北斗市から、畑作が盛んな厚沢部町(あっさぶちょう)に向かいました。厚沢部町は、小豆や大豆といった豆類の栽培も盛んですが、大正時代に栽培が始まった『メークインの里』としても有名で“町の自慢は農産物”という北海道らしいところです。峠を越えて厚沢部町に着くと、広い農地があちらこちらにあり、「ここは大豆、あそこは小豆。」との説明を受けました。見ると、稲刈をしているところもありました。小豆の畑は北斗市よりも葉が枯れていて、どこも収穫直前という印象でした。
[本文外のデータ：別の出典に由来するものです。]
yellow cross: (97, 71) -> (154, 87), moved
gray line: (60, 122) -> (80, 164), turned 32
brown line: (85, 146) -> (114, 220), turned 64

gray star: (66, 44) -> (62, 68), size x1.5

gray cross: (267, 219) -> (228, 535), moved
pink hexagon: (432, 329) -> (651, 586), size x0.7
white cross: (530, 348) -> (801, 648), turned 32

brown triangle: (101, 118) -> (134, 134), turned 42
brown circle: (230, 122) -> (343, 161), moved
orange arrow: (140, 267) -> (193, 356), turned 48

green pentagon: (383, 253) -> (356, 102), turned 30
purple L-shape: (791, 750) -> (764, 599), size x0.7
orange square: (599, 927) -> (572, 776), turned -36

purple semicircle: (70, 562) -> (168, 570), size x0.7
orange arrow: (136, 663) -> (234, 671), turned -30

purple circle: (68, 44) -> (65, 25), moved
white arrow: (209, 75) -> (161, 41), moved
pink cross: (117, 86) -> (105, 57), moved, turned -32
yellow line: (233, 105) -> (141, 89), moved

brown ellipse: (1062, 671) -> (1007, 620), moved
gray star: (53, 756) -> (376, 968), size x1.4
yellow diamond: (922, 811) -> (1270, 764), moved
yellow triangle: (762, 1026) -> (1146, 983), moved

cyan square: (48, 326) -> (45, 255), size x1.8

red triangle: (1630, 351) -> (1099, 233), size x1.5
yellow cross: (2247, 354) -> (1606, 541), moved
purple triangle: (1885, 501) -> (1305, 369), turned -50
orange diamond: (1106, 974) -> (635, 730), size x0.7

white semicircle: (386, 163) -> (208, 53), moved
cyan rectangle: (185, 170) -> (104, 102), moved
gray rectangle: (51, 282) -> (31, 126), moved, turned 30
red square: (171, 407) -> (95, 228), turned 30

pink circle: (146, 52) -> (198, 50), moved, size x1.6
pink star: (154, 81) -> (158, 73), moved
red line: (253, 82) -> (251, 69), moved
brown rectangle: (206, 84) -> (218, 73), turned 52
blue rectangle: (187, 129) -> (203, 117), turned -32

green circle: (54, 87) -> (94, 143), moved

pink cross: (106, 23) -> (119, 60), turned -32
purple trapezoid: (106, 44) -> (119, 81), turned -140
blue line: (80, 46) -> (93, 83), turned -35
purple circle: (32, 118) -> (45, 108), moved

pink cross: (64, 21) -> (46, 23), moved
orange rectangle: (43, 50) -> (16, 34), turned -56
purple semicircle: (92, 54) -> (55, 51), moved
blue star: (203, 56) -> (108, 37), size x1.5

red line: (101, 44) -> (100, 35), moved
小豆の畑の横に車が停められ、降りると、「ここは畑の中に入る前に靴のカバーをしてください。農家の人は、自分の農地に他の地域の土が入ることをとても嫌いますので。」と、白いポリ袋のような靴カバーが手渡されました。単に小豆がデリケートな作物であるための注意ということではなく、北海道で農業を営む人たちの小豆を大切にする心を感じました。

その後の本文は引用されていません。